## The problem
Determine how many lines in these records hold "dans". Only the number is wanted.

══════════════════════════════

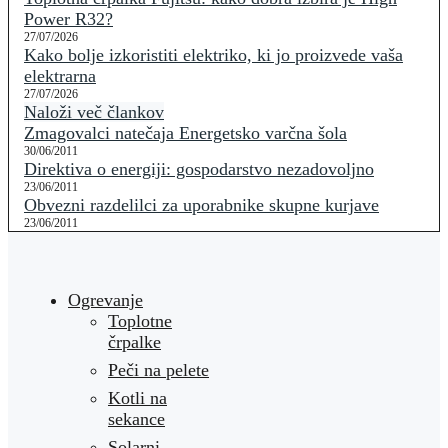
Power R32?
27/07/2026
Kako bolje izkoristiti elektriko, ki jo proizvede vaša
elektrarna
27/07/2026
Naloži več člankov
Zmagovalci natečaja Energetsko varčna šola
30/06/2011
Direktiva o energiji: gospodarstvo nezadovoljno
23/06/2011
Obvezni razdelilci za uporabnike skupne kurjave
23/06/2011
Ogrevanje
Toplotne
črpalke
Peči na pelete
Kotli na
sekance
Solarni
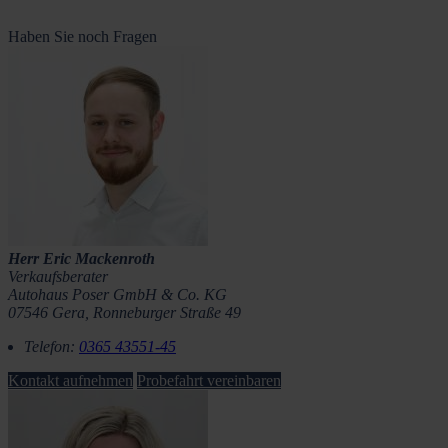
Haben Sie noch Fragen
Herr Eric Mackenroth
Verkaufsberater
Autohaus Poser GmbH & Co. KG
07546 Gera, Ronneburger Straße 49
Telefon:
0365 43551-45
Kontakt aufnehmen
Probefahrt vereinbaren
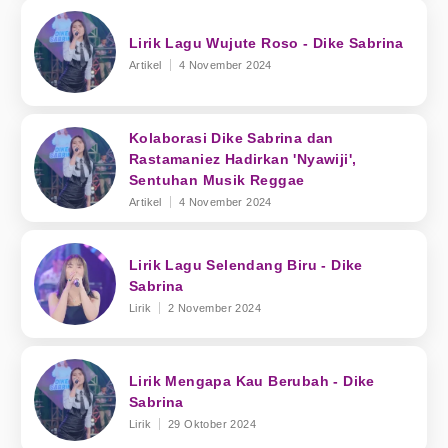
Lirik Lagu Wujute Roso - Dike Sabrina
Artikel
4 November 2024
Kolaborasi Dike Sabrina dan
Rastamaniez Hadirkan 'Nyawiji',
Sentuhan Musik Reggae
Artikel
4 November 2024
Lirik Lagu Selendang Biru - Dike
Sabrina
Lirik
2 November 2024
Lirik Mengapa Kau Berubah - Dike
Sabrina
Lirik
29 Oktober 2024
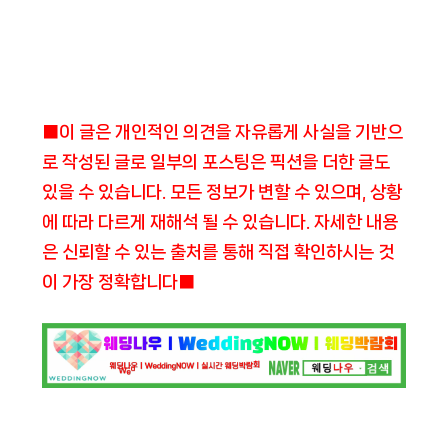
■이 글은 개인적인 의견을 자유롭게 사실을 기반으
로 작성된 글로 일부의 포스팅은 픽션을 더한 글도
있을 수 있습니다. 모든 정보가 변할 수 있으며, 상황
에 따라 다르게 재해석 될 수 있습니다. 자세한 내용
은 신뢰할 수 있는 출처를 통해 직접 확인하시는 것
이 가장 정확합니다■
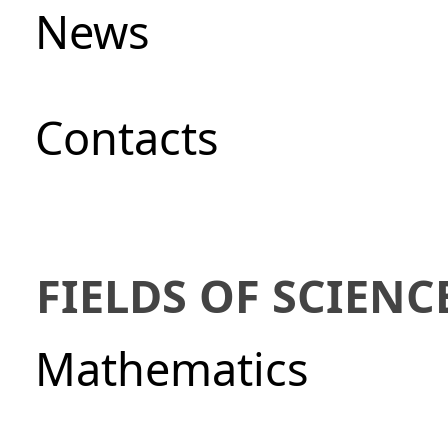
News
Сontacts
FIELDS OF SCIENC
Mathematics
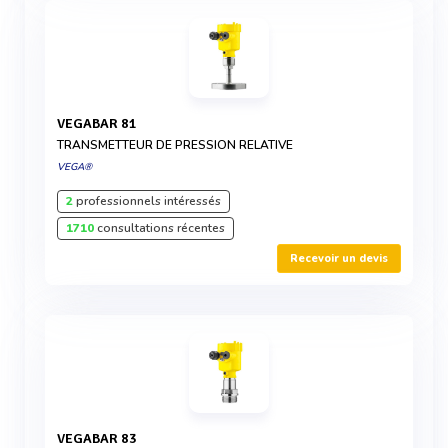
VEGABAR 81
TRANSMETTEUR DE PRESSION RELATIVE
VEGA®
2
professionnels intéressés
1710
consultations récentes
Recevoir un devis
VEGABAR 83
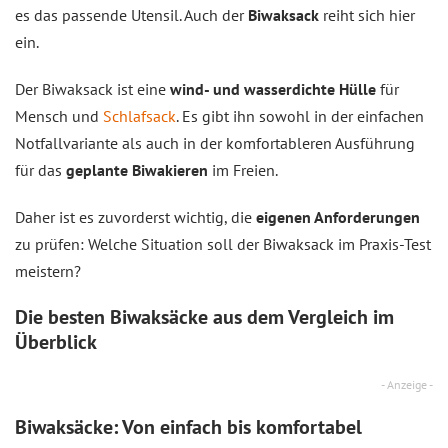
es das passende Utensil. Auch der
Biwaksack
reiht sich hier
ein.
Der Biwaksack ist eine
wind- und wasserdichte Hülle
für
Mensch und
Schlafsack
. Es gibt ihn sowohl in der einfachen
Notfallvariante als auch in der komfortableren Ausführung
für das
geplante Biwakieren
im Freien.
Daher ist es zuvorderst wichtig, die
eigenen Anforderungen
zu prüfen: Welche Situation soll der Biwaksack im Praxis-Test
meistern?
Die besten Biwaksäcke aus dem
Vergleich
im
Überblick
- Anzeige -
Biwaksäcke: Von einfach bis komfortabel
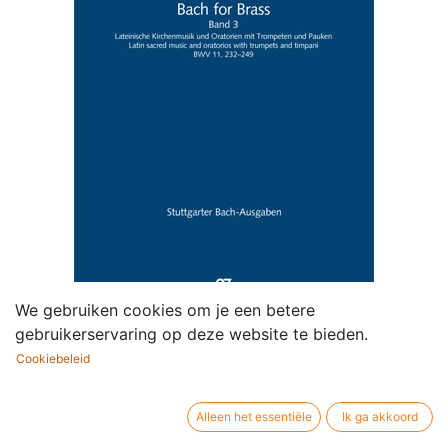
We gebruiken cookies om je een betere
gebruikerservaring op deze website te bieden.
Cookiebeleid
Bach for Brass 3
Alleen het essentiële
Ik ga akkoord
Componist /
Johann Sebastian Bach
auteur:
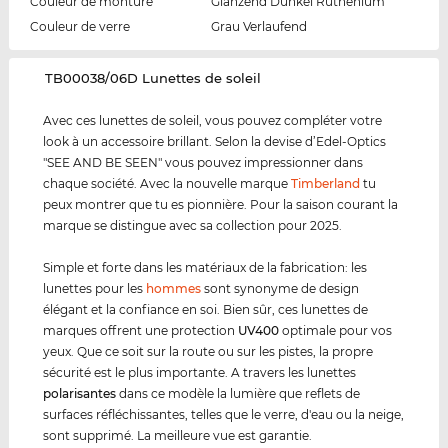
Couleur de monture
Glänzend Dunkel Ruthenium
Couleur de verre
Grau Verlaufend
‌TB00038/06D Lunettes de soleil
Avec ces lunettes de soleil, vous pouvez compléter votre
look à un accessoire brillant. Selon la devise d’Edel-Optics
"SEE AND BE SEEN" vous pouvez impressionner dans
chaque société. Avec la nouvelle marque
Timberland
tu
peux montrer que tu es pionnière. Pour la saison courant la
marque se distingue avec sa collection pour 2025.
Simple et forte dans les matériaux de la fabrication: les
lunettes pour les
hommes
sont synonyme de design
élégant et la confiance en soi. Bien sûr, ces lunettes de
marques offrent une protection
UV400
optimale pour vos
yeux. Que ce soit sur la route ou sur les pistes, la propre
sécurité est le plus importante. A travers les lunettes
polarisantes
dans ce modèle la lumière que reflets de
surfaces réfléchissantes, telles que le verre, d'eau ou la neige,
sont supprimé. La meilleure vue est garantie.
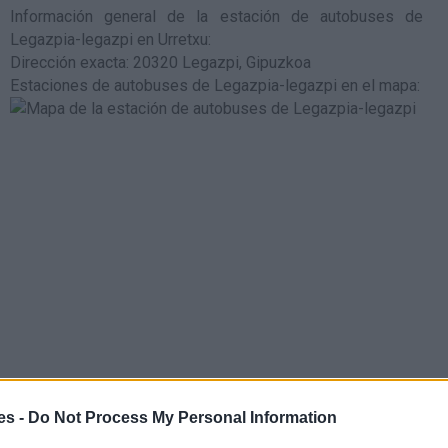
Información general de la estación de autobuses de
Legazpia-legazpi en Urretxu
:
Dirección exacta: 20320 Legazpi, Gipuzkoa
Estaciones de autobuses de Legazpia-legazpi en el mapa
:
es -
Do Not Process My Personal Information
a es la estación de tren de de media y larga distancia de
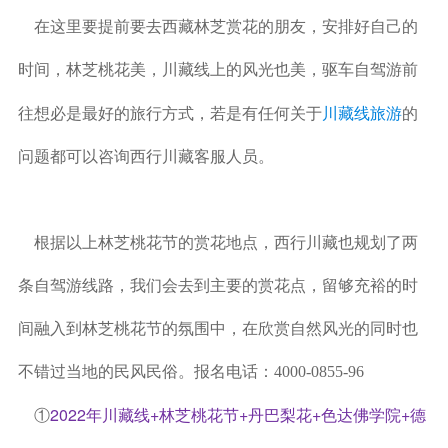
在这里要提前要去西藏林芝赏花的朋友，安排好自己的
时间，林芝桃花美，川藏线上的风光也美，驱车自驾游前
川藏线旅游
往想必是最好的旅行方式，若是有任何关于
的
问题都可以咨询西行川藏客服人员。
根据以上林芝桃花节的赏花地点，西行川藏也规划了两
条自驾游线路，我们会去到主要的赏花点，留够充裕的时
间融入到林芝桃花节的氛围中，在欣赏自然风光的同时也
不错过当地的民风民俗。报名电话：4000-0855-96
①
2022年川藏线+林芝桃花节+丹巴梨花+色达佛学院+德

══════════════════════════════

## Answer
3